Le false dottrine che circolavano a Roma in quel tempo contrastavano violentemente con questo messaggio, seminando confusione tra i primi cristiani. Paolo scrive loro che le leggi divine – quelle che il popolo conosceva dai cinque libri di Mosè – non sono state abolite, ma il loro mero rispetto non basta per ottenere la salvezza. E, proprio come Giacomo, anche Paolo cita Abramo come prova della propria tesi. Come è possibile, allora, che due autori usino la stessa storia per dimostrare affermazioni apparentemente opposte?
La risposta sta nel contesto. Né Giacomo né Paolo conoscevano esattamente le parole dell’altro: vivevano in luoghi diversi, rispondevano a domande diverse poste da comunità diverse. Eppure, se li leggiamo con attenzione, i loro scritti non si contraddicono, ma si completano.

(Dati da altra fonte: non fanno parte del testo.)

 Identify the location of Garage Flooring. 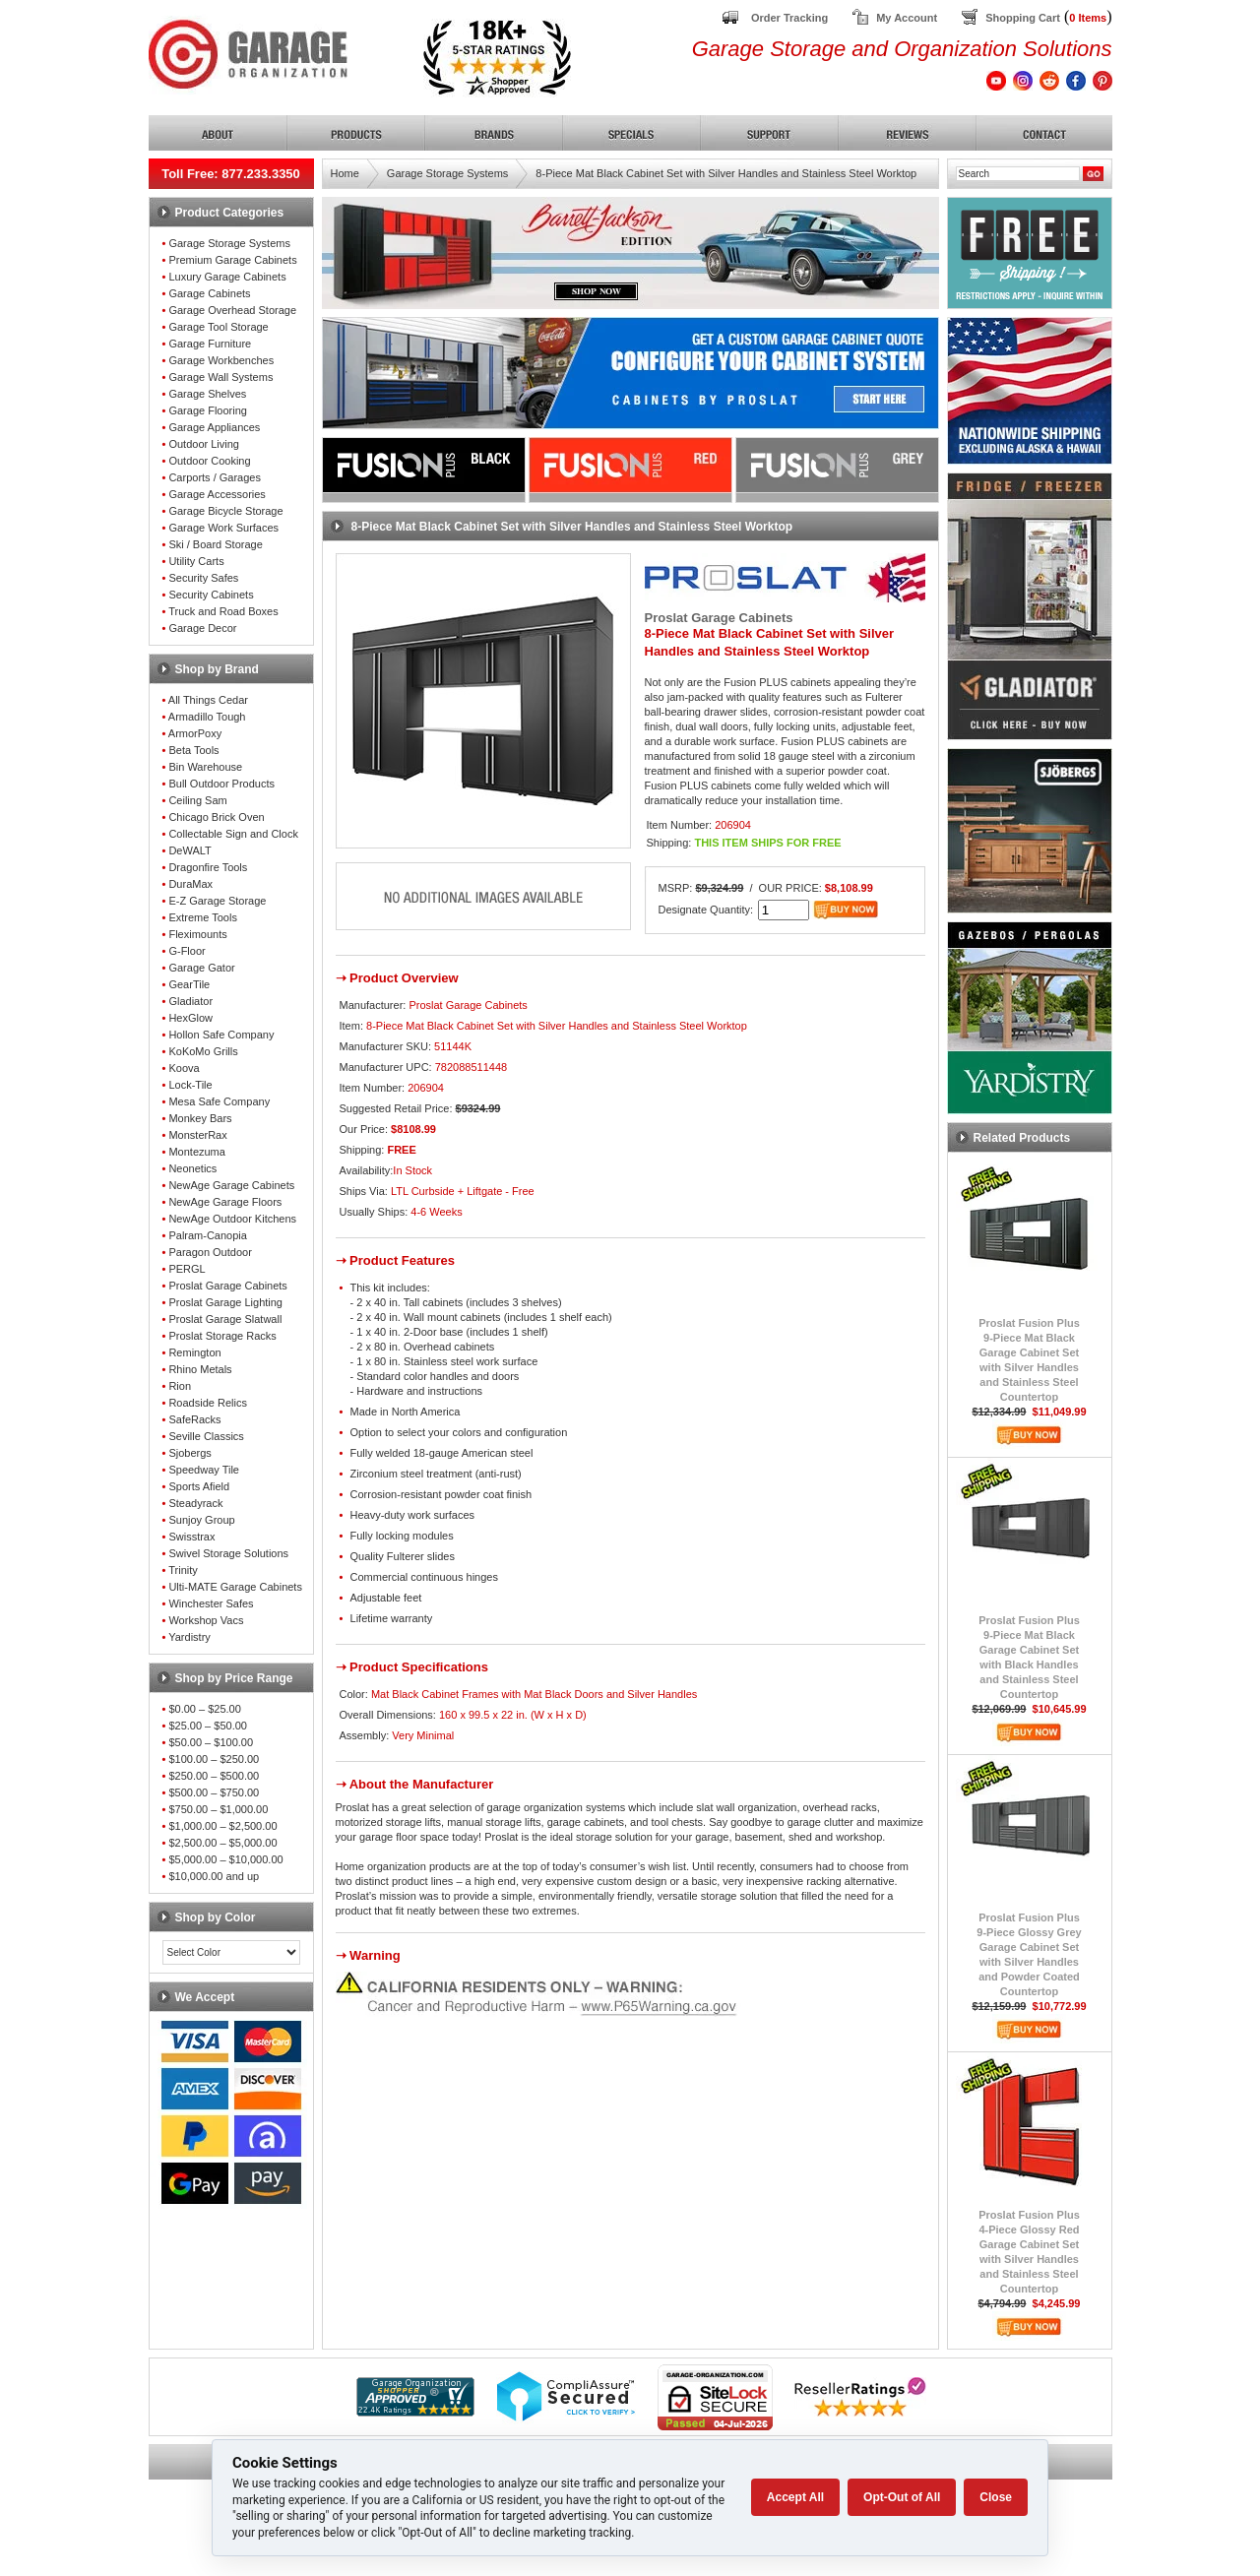 (207, 410).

Basta osservare il significato che ognuno dà alla parola “opere”. Giacomo parla delle azioni concrete di chi ha già accolto la fede e, grazie a essa, è stato salvato.
Paolo, invece, scrive ai Romani delle “opere morte” – cioè quelle compiute senza fede, per mero adempimento legale – e delle “opere della Legge”, che non possono scaturire da una vera fiducia in Gesù Cristo e nella redenzione operata dalla sua morte. Lo stesso Paolo, del resto, in altri passi della Lettera ai Romani menziona le “buone opere” (proprio quelle di cui parla Giacomo), distinguendole chiaramente dalle prime.

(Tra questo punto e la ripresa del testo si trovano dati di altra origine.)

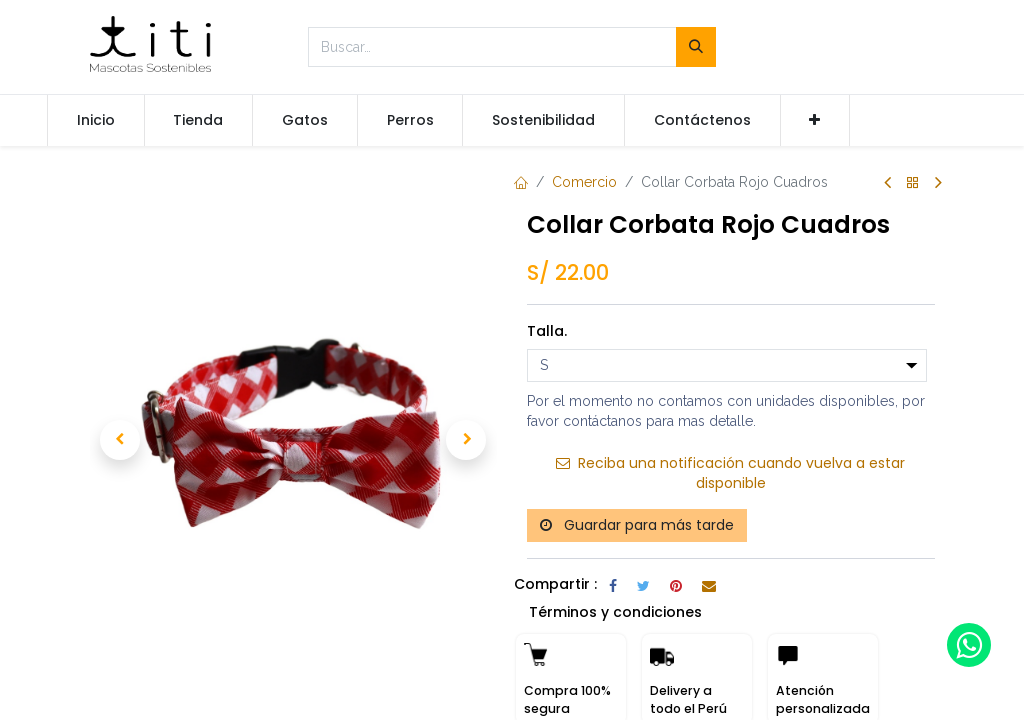  Describe the element at coordinates (696, 47) in the screenshot. I see `[Búsqueda]` at that location.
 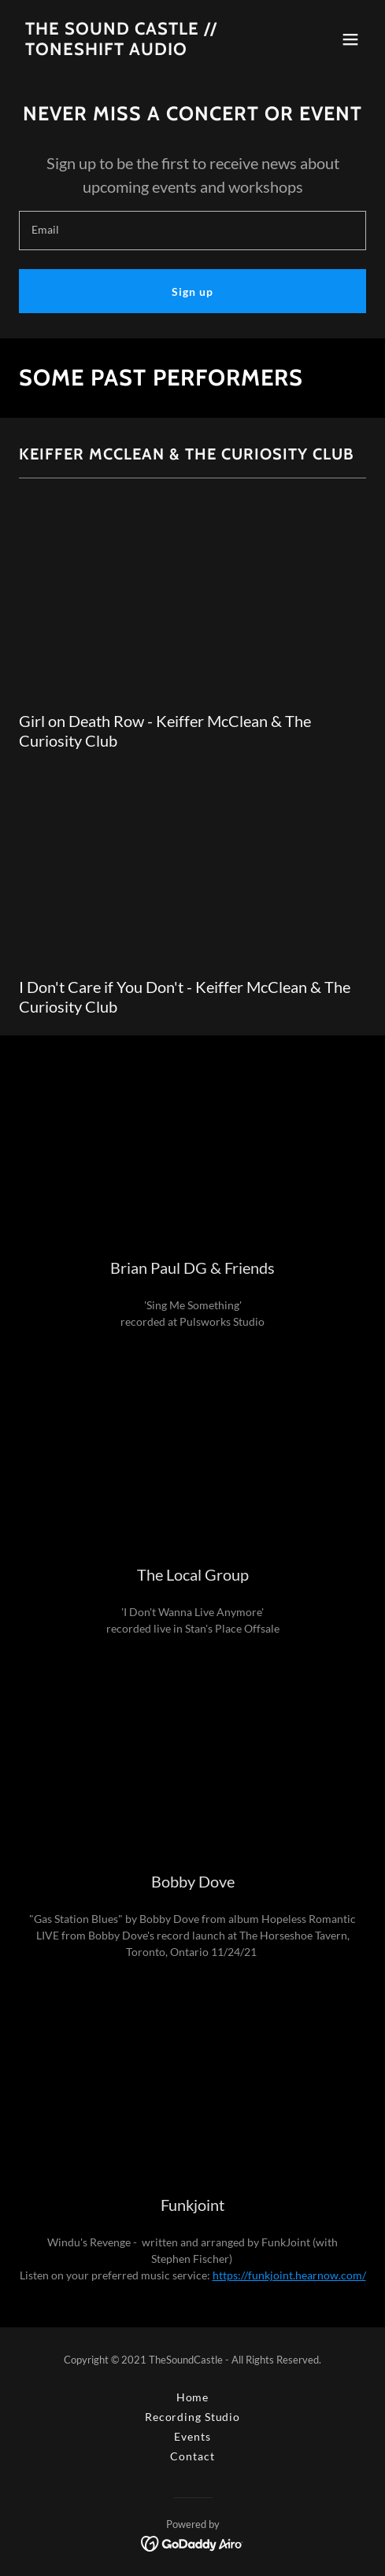 What do you see at coordinates (192, 2397) in the screenshot?
I see `Home [button]` at bounding box center [192, 2397].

In altre parole: nessuna opera, per quanto nobile, può costringere Dio a concedere la sua grazia. Ma chi ha ricevuto questo dono e l’ha accolto nel cuore non può fare a meno di tradurlo in azioni.
È come un bambino che desidera con tutto se stesso un regalo: per quanto si impegni, non potrà mai meritarselo veramente. Quando il dono arriva, però, la sua gioia più grande sarà condividerlo con gli amici. Se il bambino si limitasse a parlarne senza mostrarlo, nessuno gli crederebbe; ma se lo porta con sé o ne mostra una foto, la sua storia acquista credibilità. Così accade con la fede: le parole da sole non bastano, servono segni tangibili.

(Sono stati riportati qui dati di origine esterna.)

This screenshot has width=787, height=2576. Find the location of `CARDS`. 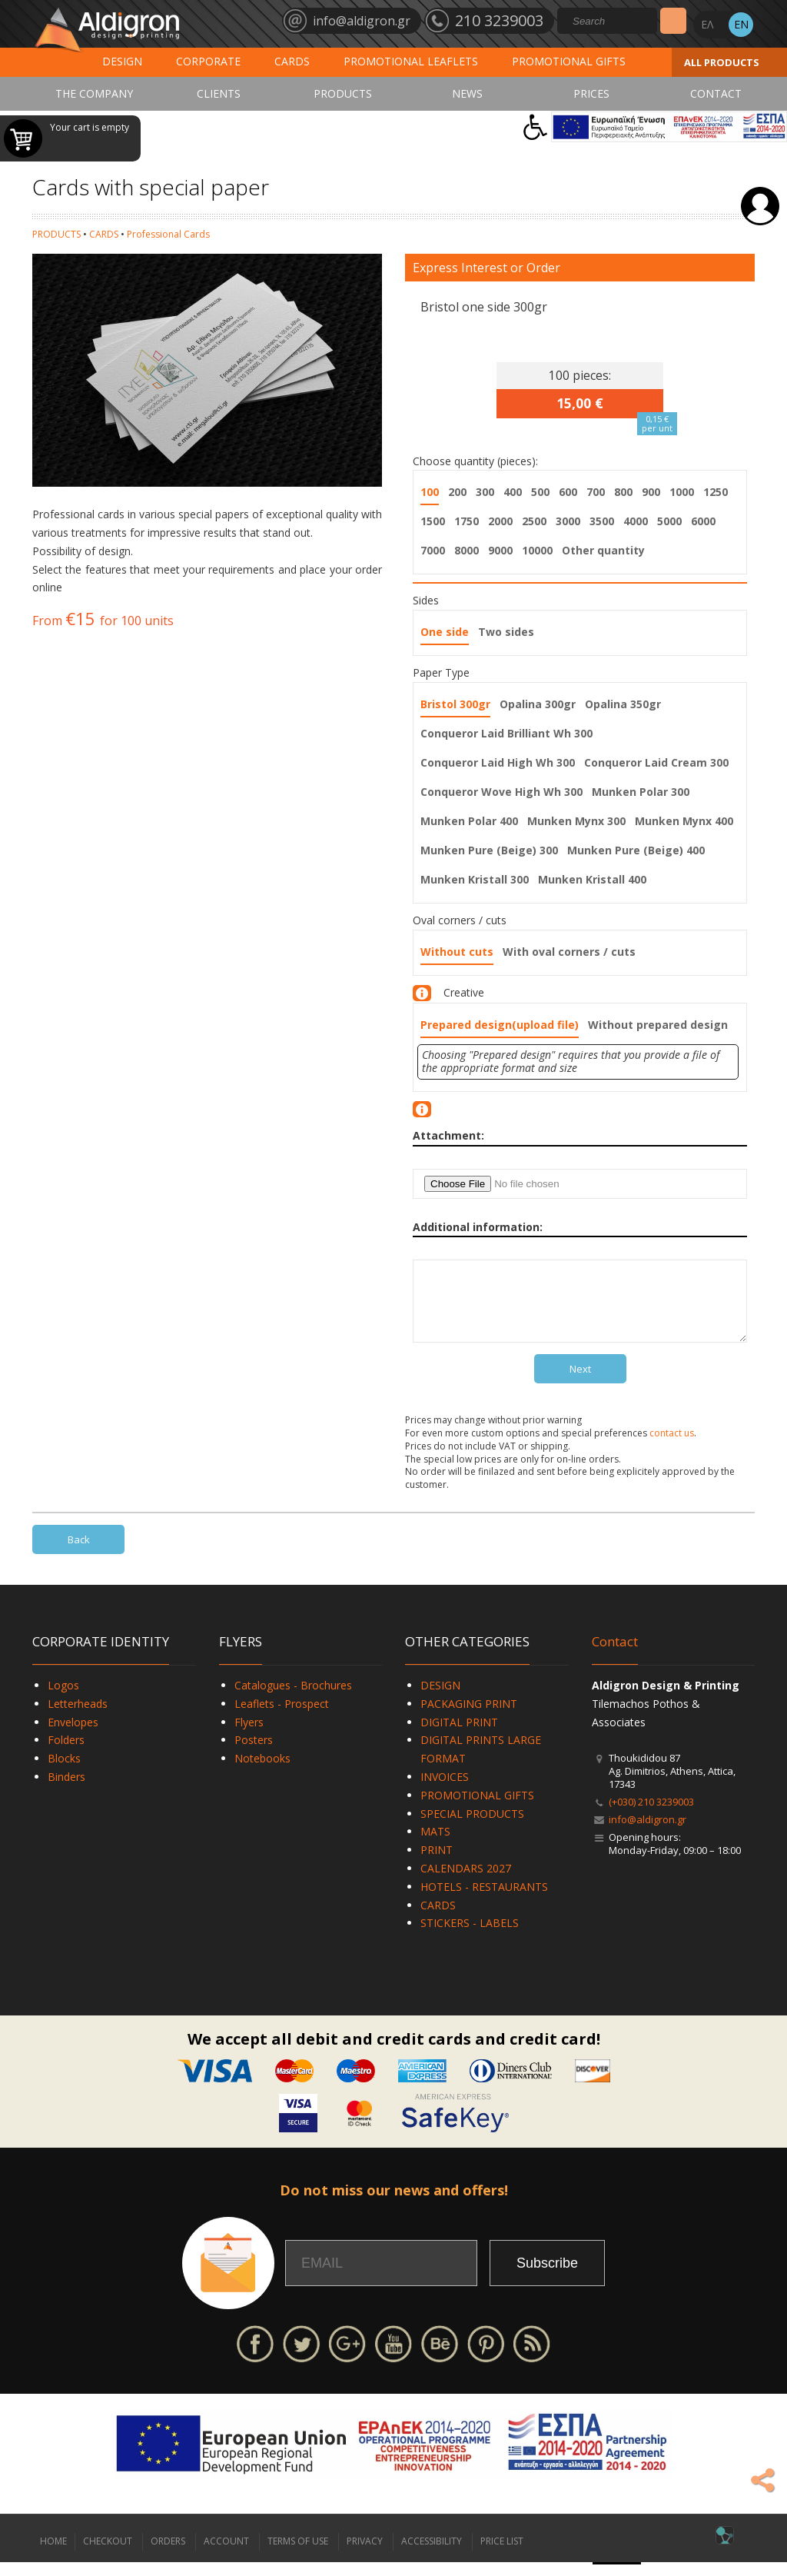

Torniamo a Giacomo: «Tu hai la fede, io ho le opere. Mostrami la tua fede senza le opere, e io con le mie opere ti mostrerò la mia fede» (Gc 2,18). E ancora: «Come il corpo senza lo spirito è morto, così la fede senza le opere è morta» (Gc 2,26). Chi si limita a parlare di carità ma si chiude in casa, indossando paraocchi e vivendo secondo il principio «prima io, poi il diluvio», non potrà mai sperare che la sua fede da sola gli apra le porte della salvezza eterna. Una fede fatta solo di parole vuote è, nel vero senso della parola, «molto rumore per nulla».
Se guardiamo le cose da questa prospettiva, le opere assumono un ruolo nuovo: sono l’espressione vivente della fede. Le buone opere non possono generare la fede; e chi le compie senza credere può forse ingannare gli altri, ma non Dio. Ma chi crede autenticamente è spinto dalla sua stessa fede a operare il bene. Ciò che facciamo influenza il modo in cui gli altri ci percepiscono – un principio valido in ogni ambito, dalla sfera privata a quella pubblica. Un padre che maltratta moglie e figli può ripetere all’infinito «vi voglio bene», ma quelle parole suoneranno vuote, crudele beffa. Allo stesso modo, un religioso che copre abusi nella sua comunità, invece di indagare per tutelare le vittime, non potrà mai convincere nessuno di agire per il bene altrui o di essere degno di guidare una Chiesa moderna.
«Come il corpo senza lo spirito è morto, così la fede senza le opere è morta». Il brano si chiude con questa frase, che rimane difficile da accogliere. Ci sono infatti persone che non possono compiere grandi gesti di bontà – perché malate, o perché lottano ogni giorno per sopravvivere. A loro non si può chiedere l’impossibile. Ma chi può fare qualcosa, dia voce alla sua fede, riempia di vita il messaggio di Gesù facendo il bene.